28 Mar, 2023
The appeal of Application Management Services (AMS) comes as much from the promise of outsourcing the increasing complexity of application management, as it does from the added depth of knowledge and experience that such subject specialists can bring to the ongoing management of your organization’s applications.
Because of the complex nature of today’s AMS, it makes sense to look at the Application Management Service provision within four main phases.
- Transition involves information gathering and expectation setting on both sides.
- Stabilization is when the service being offered and the information provided reaches a level whereby Service Level Agreements can be measured effectively.
- Operations is when the actual service provision begins.
- Optimization is where service level performance is monitored and evaluated to enable continuous improvements to the landscape and achieve lower costs.

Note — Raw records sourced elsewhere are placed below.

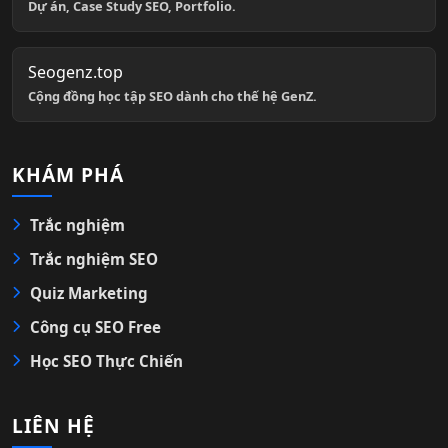
Dự án, Case Study SEO, Portfolio.
Seogenz.top
Cộng đồng học tập SEO dành cho thế hệ GenZ.
KHÁM PHÁ
Trắc nghiệm
Trắc nghiệm SEO
Quiz Marketing
Công cụ SEO Free
Học SEO Thực Chiến
LIÊN HỆ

In this article, we look at the key elements of these phases and how each one contributes to the overall AMS process.
The transition phase is a project within itself and, as such, it is usually split into two distinct parts: Transition Planning and Transition Execution. The organization and AMS provider can determine whether shadow support and/or reverse shadow support is required. With shadow support, the contractor ‘shadows’ the organization’s IT team, observing their processes and providing on-site or remote support.
With reverse shadow support, the contractor provides the services from the outset, leaning on the client team to provide the support and act as a contact in the event of escalations. However, most commonly, the transition phase of the Application Management Service is a fact-finding and knowledge-sharing phase – one that doesn’t actually involve any service provision. It is the time when roles, processes, and tools to be included for successful delivery are agreed.
The company providing AMS must use this phase to establish a support structure that serves to ensure that services are available and that those providing the service have the client-specific knowledge of those applications to be supported. This includes functional specifications ready for the rollout, process documents, general documents, test scripts, data, and live demo sessions on the delivery of the services that fall within the scope.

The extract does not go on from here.